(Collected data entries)
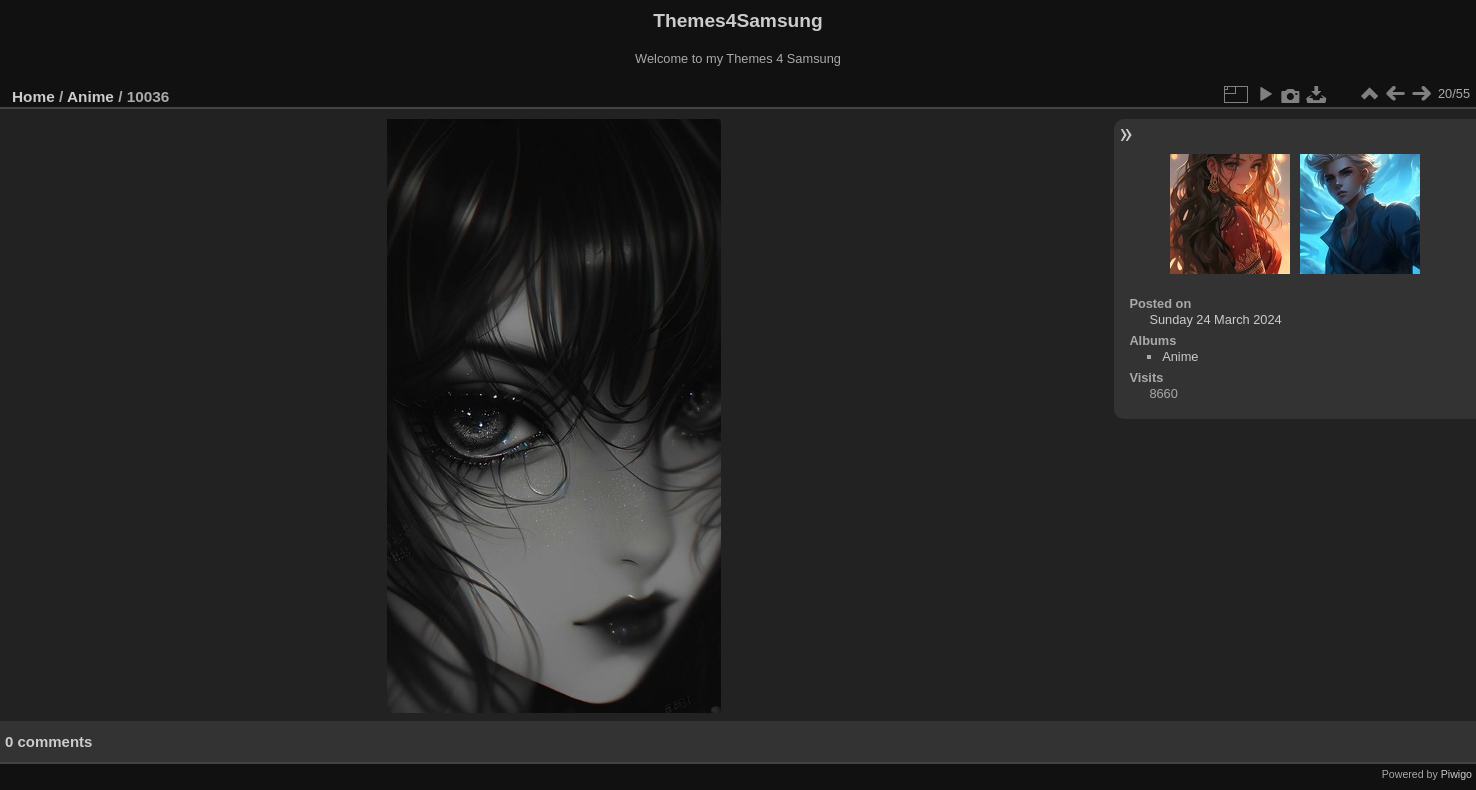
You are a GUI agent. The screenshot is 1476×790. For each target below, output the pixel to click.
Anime (90, 96)
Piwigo (1456, 774)
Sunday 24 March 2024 (1215, 319)
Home (33, 96)
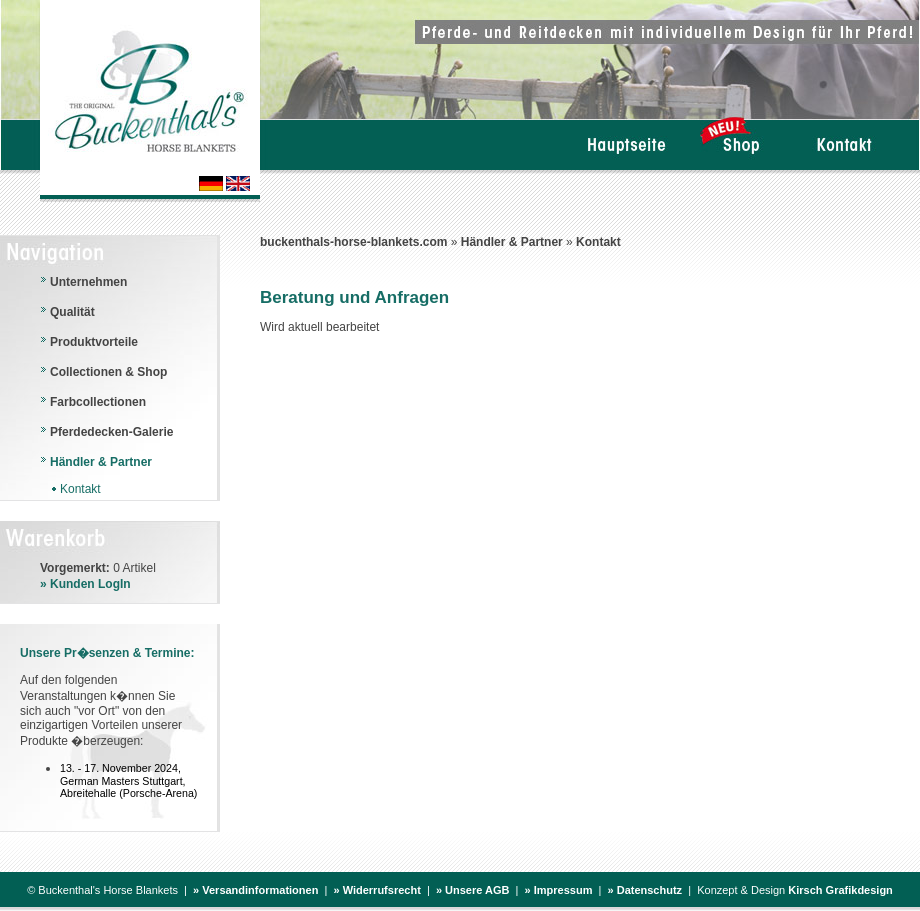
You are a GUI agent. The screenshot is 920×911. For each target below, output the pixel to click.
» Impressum (559, 890)
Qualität (72, 312)
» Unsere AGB (473, 890)
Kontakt (598, 242)
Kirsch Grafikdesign (840, 890)
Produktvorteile (94, 342)
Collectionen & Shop (108, 372)
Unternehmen (88, 282)
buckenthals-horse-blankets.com (353, 242)
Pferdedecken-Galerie (111, 432)
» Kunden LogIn (85, 584)
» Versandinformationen (255, 890)
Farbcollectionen (98, 402)
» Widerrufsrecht (376, 890)
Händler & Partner (512, 242)
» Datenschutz (645, 890)
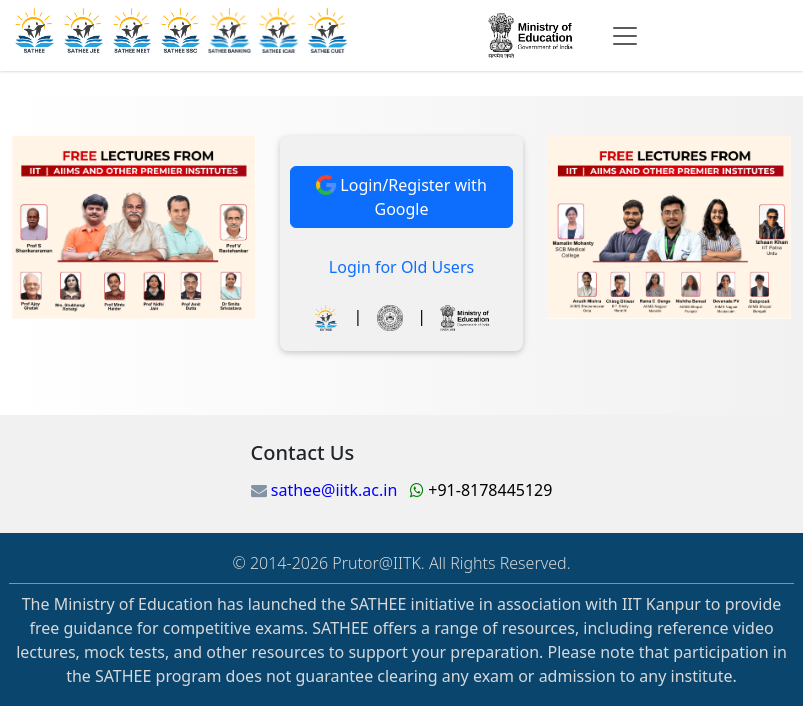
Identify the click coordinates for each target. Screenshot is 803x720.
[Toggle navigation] (625, 36)
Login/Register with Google (401, 197)
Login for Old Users (401, 267)
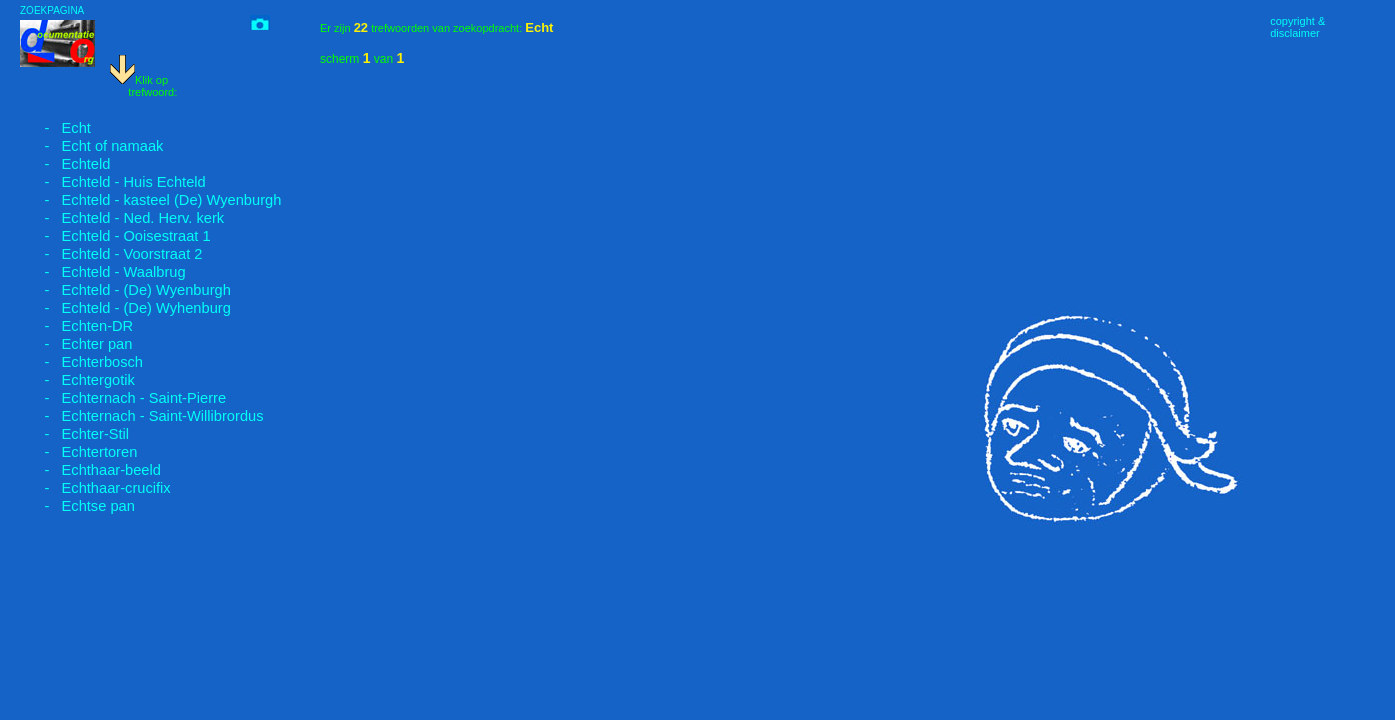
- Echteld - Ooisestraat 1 (115, 236)
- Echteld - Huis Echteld (113, 182)
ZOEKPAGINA (52, 10)
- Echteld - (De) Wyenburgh (125, 290)
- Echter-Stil (74, 434)
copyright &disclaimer (1297, 27)
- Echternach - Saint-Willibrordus (142, 416)
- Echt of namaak (91, 146)
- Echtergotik (77, 380)
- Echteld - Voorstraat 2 (111, 254)
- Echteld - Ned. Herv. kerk (122, 218)
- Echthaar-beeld (90, 470)
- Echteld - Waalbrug (103, 272)
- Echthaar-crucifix (95, 488)
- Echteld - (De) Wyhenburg (125, 308)
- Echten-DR (76, 326)
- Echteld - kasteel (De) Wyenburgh (150, 200)
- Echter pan (76, 344)
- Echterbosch (81, 362)
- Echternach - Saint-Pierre (123, 398)
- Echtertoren (78, 452)
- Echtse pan (77, 506)
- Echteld (65, 164)
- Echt (55, 128)
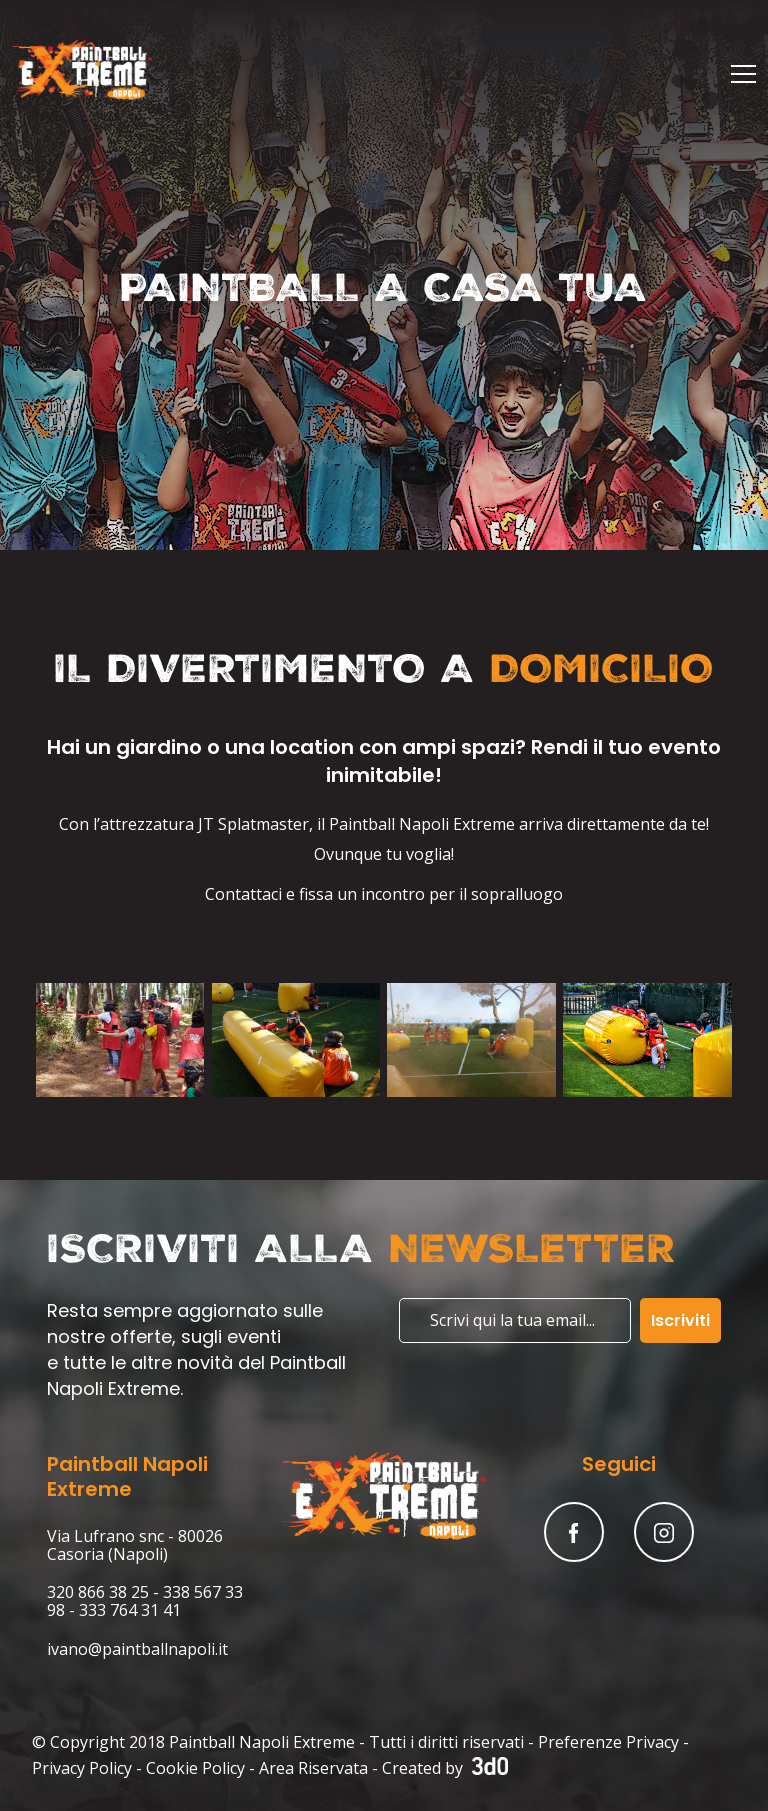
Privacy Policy (82, 1768)
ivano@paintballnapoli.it (137, 1649)
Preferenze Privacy (608, 1742)
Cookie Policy (195, 1768)
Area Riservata (313, 1768)
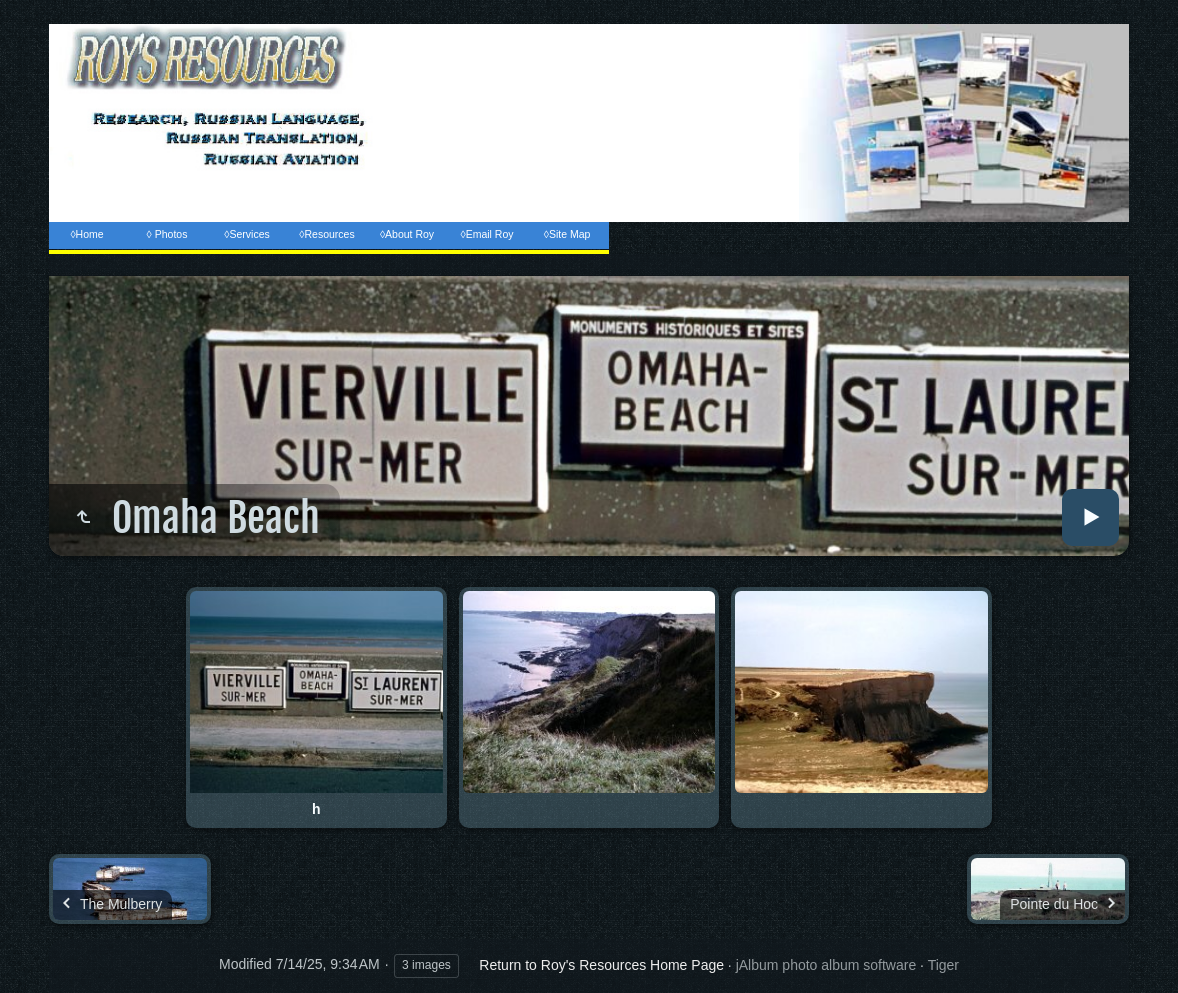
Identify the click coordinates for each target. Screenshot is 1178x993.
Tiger (943, 965)
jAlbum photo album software (826, 965)
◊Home (86, 234)
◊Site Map (567, 234)
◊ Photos (167, 234)
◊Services (246, 234)
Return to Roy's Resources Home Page (601, 965)
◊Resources (326, 234)
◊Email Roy (486, 234)
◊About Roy (407, 234)
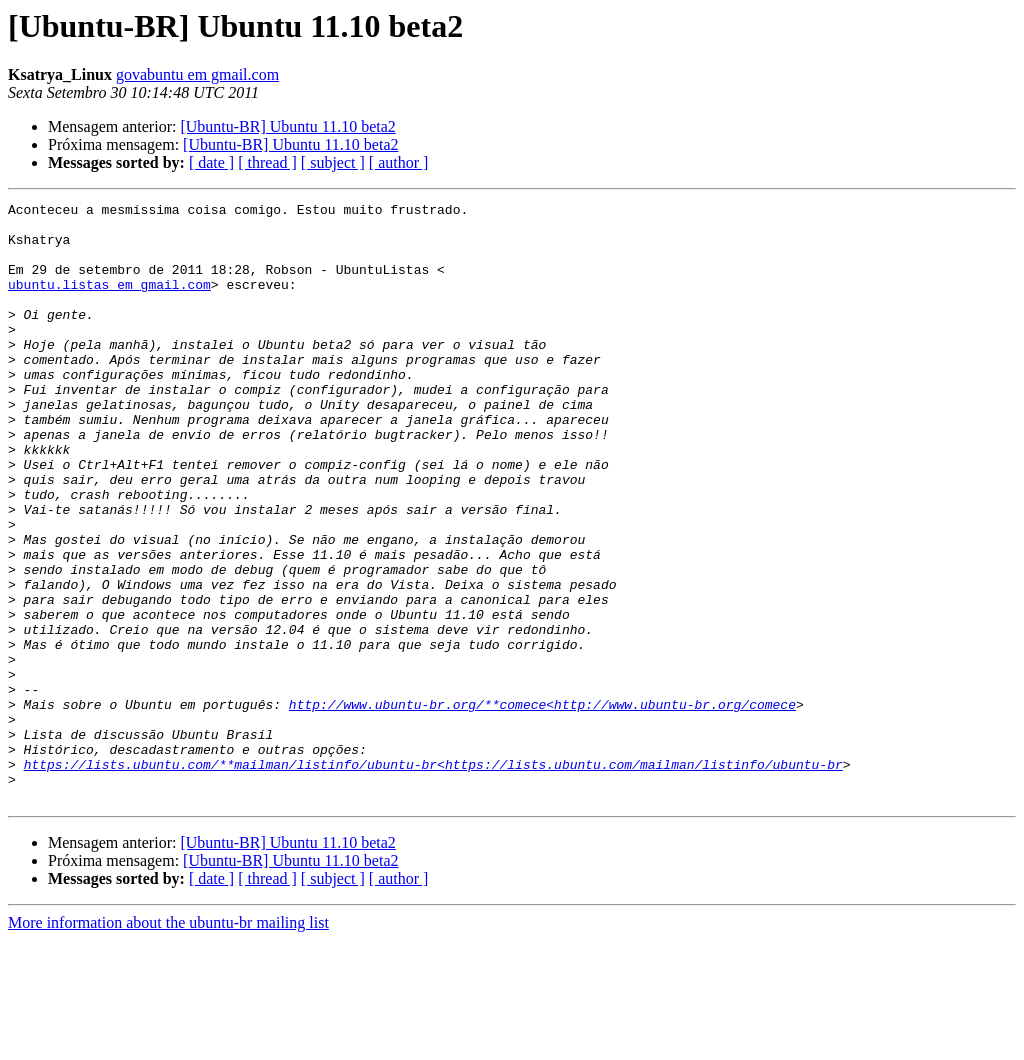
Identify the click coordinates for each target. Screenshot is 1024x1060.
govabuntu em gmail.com (197, 74)
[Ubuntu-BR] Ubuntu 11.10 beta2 (287, 126)
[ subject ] (333, 162)
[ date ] (211, 162)
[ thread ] (267, 162)
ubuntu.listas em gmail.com (109, 302)
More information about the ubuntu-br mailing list (168, 1042)
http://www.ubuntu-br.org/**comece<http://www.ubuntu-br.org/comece (542, 806)
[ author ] (399, 162)
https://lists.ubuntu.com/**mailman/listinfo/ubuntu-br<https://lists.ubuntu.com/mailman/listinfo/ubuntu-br (433, 878)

§ What you need to do: Going by the data above, give back only the lines from the one containing "Kontakt (598, 242)" through the one containing "- Echt of namaak (91, 146)", exactly as they stand, both ends included and no images.

§ Completed exercise:
Kontakt (598, 242)
Kirsch Grafikdesign (840, 890)
Produktvorteile (94, 342)
Collectionen & Shop (108, 372)
Unternehmen (88, 282)
buckenthals-horse-blankets.com (353, 242)
Pferdedecken-Galerie (111, 432)
» Kunden LogIn (85, 584)
» Versandinformationen (255, 890)
Farbcollectionen (98, 402)
» Widerrufsrecht (376, 890)
Händler & Partner (512, 242)
» Datenschutz (645, 890)
Identify the click coordinates for each target. Screenshot is 803x720.
[Toggle navigation] (625, 36)
Login/Register with Google (401, 197)
Login for Old Users (401, 267)
- Echteld - Ooisestraat 1 (115, 236)
- Echteld - Huis Echteld (113, 182)
ZOEKPAGINA (52, 10)
- Echteld - (De) Wyenburgh (125, 290)
- Echter-Stil (74, 434)
copyright &disclaimer (1297, 27)
- Echternach - Saint-Willibrordus (142, 416)
- Echt of namaak (91, 146)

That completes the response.